Volume 3,  Issue 5, 2002

Article 80

REVERSE CONVOLUTION INEQUALITIES AND APPLICATIONS TO INVERSE HEAT SOURCE PROBLEMS

SABUROU SAITOH, VU KIM TUAN AND MASAHIRO YAMAMOTO

DEPARTMENT OF MATHEMATICS,
FACULTY OF ENGINEERING,
GUNMA UNIVERSITY,
KIRYU 376-8515 JAPAN.
E-Mail: ssaitoh@math.sci.gunma-u.ac.jp

DEPARTMENT OF MATHEMATICS,
FACULTY OF SCIENCES,
KUWAIT UNIVERSITY, 
P.O. BOX 5969, 
KUWAIT SAFAT 13060
E-Mail: vu@sci.kuniv.edu.kw

GRADUATE SCHOOL OF MATHEMATICAL SCIENCES,
THE UNIVERSITY OF TOKYO,
3-8-1 KOMABA MEGURO,
TOKYO 153-8914 JAPAN.
E-Mail: myama@ms.u-tokyo.ac.jp

Received 02 April, 2001; Accepted 30 October, 2002.
Communicated by: S.S. Dragomir


ABSTRACT.   

We introduce reverse convolution inequalities obtained recently and at the same time, we give new type reverse convolution inequalities and their important applications to inverse source problems.
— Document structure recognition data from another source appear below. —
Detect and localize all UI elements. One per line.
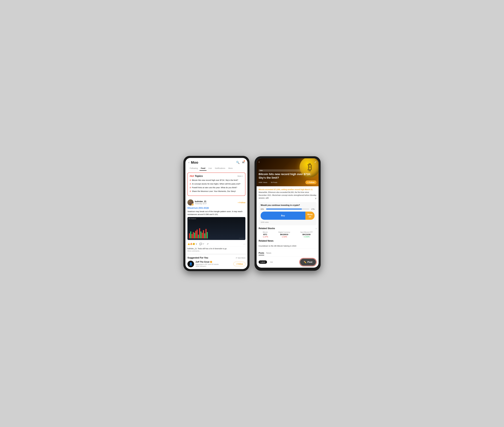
suggested-desc: Interested in MY and US stocks xyxy=(196,263,232,265)
posts-label: 56 Posts xyxy=(271,182,277,183)
suggested-header: Suggested For You ↺ See More xyxy=(188,257,245,259)
bitcoin-bg: ₿ ‹ ⤢ Vote Bitcoin hits new record high … xyxy=(256,158,319,186)
post-button[interactable]: ✏️ Post xyxy=(300,259,316,266)
more-comments[interactable]: More comments... xyxy=(188,250,245,252)
poll-bar-row: 83% 17% xyxy=(261,208,315,210)
stock-bk21030-change: +3.93% xyxy=(300,236,313,238)
candle-11 xyxy=(202,233,203,238)
hash-icon-0: # xyxy=(190,179,191,182)
tab-following[interactable]: Following xyxy=(188,166,199,171)
candle-5 xyxy=(194,233,195,238)
hot-label: Hot xyxy=(190,175,194,177)
bitcoin-meta: 448K Views · 56 Posts + Follow xyxy=(259,180,316,184)
author-meta: bullrider_21 Yesterday 18:27 xyxy=(195,200,207,205)
share-icon: ↗ xyxy=(207,243,209,245)
stocks-arrow[interactable]: › xyxy=(316,227,316,230)
right-phone: ₿ ‹ ⤢ Vote Bitcoin hits new record high … xyxy=(255,156,321,271)
stock-bk20010[interactable]: Digital Currency BK20010 -1.53% xyxy=(278,231,290,238)
chart-bg: S51 Seatrium xyxy=(188,217,245,240)
moveon-pct-label: 17% xyxy=(310,208,315,210)
mail-icon[interactable]: ✉ xyxy=(242,161,244,164)
suggested-follow-button[interactable]: + Fellow xyxy=(233,262,245,266)
expand-article-button[interactable]: ∨ xyxy=(315,197,316,200)
like-icon: 👍🔥😊 xyxy=(188,243,195,245)
comment-button[interactable]: 💬 7 xyxy=(199,243,204,245)
verified-badge: ✓ xyxy=(210,261,212,263)
news-item-0[interactable]: Countdown to the 4th Bitcoin halving in … xyxy=(259,244,316,248)
post-header: 🐂 ★ bullrider_21 Yesterday 18:27 + Follo… xyxy=(188,199,245,206)
hot-item-2[interactable]: # Powell hints at rate cuts this year: W… xyxy=(190,186,243,189)
left-screen: ‹ Moo 🔍 ✉ Following Feed Live Notificati… xyxy=(185,158,248,269)
related-stocks-header: Related Stocks › xyxy=(259,227,316,230)
right-nav: ‹ ⤢ xyxy=(259,160,316,164)
tab-news[interactable]: News xyxy=(266,252,271,255)
buy-button[interactable]: Buy xyxy=(261,212,305,220)
hot-item-1[interactable]: # AI concept stocks hit new highs: When … xyxy=(190,183,243,185)
tab-more[interactable]: More xyxy=(227,166,234,171)
candle-15 xyxy=(207,232,208,238)
post-follow-button[interactable]: + Follow xyxy=(238,201,245,204)
search-icon[interactable]: 🔍 xyxy=(236,161,240,164)
author-name: bullrider_21 xyxy=(195,200,207,203)
poll-bar xyxy=(266,209,309,210)
left-phone: ‹ Moo 🔍 ✉ Following Feed Live Notificati… xyxy=(183,156,249,271)
hot-topics-card: Hot Topics More > # Bitcoin hits new rec… xyxy=(188,173,245,196)
share-button[interactable]: ↗ xyxy=(207,243,209,245)
comment-icon: 💬 xyxy=(199,243,202,245)
expand-icon[interactable]: ⤢ xyxy=(314,160,316,164)
app-title: Moo xyxy=(189,160,236,165)
stock-btc[interactable]: Bitcoin BTC -1.37% xyxy=(263,231,268,238)
see-more-button[interactable]: ↺ See More xyxy=(236,257,245,259)
right-back-button[interactable]: ‹ xyxy=(259,160,259,164)
article-follow-button[interactable]: + Follow xyxy=(305,180,316,184)
comment-count: 7 xyxy=(203,243,204,245)
tab-notifications[interactable]: Notifications xyxy=(214,166,226,171)
filter-hot[interactable]: Hot xyxy=(268,260,275,264)
post-ticker[interactable]: $Seatrium (S51.SG)$ xyxy=(188,207,245,209)
filter-tabs: Latest Hot xyxy=(256,259,277,265)
hot-topics-header: Hot Topics More > xyxy=(190,175,243,177)
candle-14 xyxy=(205,229,206,238)
suggested-title: Suggested For You xyxy=(188,257,208,259)
stock-btc-ticker: BTC xyxy=(263,233,268,236)
moveon-button[interactable]: Move on xyxy=(305,212,315,220)
candle-1 xyxy=(189,233,190,238)
related-news-header: Related News xyxy=(259,240,316,242)
poll-card: Would you continue investing in crypto? … xyxy=(259,202,316,225)
article-title: Bitcoin hits new record high over $71K: … xyxy=(259,172,316,180)
stocks-row: Bitcoin BTC -1.37% Digital Currency BK20… xyxy=(259,231,316,238)
more-options-button[interactable]: ··· xyxy=(243,243,245,245)
right-content: Bitcoin exceeded $71,000, setting anothe… xyxy=(256,186,319,249)
tab-posts[interactable]: Posts xyxy=(259,252,264,255)
post-label: Post xyxy=(307,261,312,263)
hot-item-0[interactable]: # Bitcoin hits new record high over $71K… xyxy=(190,179,243,182)
tab-live[interactable]: Live xyxy=(207,166,213,171)
post-card: 🐂 ★ bullrider_21 Yesterday 18:27 + Follo… xyxy=(185,198,248,255)
candle-9 xyxy=(199,228,200,238)
hot-item-3[interactable]: # Share the Moomoo Love: Your Moments, O… xyxy=(190,190,243,192)
candle-7 xyxy=(197,229,198,238)
hot-item-text-1: AI concept stocks hit new highs: When wi… xyxy=(192,183,241,185)
like-button[interactable]: 👍🔥😊 9 xyxy=(188,243,197,245)
left-header: ‹ Moo 🔍 ✉ xyxy=(185,158,248,166)
post-chart-image: S51 Seatrium xyxy=(188,217,245,240)
filter-latest[interactable]: Latest xyxy=(259,260,267,264)
back-button[interactable]: ‹ xyxy=(188,161,189,164)
suggested-user: 👤 Zeff The Great ✓ Interested in MY and … xyxy=(188,261,245,267)
candle-13 xyxy=(204,233,205,238)
poll-votes: 1630 votes xyxy=(261,221,315,223)
tab-feed[interactable]: Feed xyxy=(200,166,206,171)
hash-icon-2: # xyxy=(190,187,191,189)
candle-8 xyxy=(198,235,199,238)
buy-pct-label: 83% xyxy=(261,208,265,210)
stock-bk21030[interactable]: Spot Bitcoin ETF BK21030 +3.93% xyxy=(300,231,313,238)
hot-item-text-3: Share the Moomoo Love: Your Moments, Our… xyxy=(192,190,236,192)
comment-preview: bullrider_21: Tesla still has a lot of d… xyxy=(188,246,245,252)
header-icons: 🔍 ✉ xyxy=(236,161,244,164)
article-date-marker: March 11. xyxy=(305,189,313,191)
filter-post-row: Latest Hot ✏️ Post xyxy=(256,257,319,268)
suggested-section: Suggested For You ↺ See More 👤 Zeff The … xyxy=(185,255,248,269)
hot-more-btn[interactable]: More > xyxy=(238,175,243,177)
post-time: Yesterday 18:27 xyxy=(195,203,207,205)
hash-icon-3: # xyxy=(190,190,191,192)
We consider the inverse problem of determining $ f(t)$, $ 0 < t < T$, in the heat source of the heat equation $ \partial_t u(x,t) = \Delta u(x,t) + f(t)\varphi(x)$, $ x\in {\mathbb{R}}^n$, $ %%
t > 0$ from the observation $ u(x_0,t)$, $ 0 < t < T$, at a remote point $ x_0$ away from the support of $ \varphi$. Under an a priori assumption that $ f$ changes the signs at most $ N$-times, we give a conditional stability of Hölder type, as an example of applications.


Key words:
Convolution, Heat source, Weighted convolution inequalities, Young's inequality, Hölder's inequality, Reverse Hölder's inequality, Green's function, Stability in inverse problems, Volterra's equation, Conditional stability of Hölder type, Analytic semigroup, Interpolation inequality, Sobolev inequality.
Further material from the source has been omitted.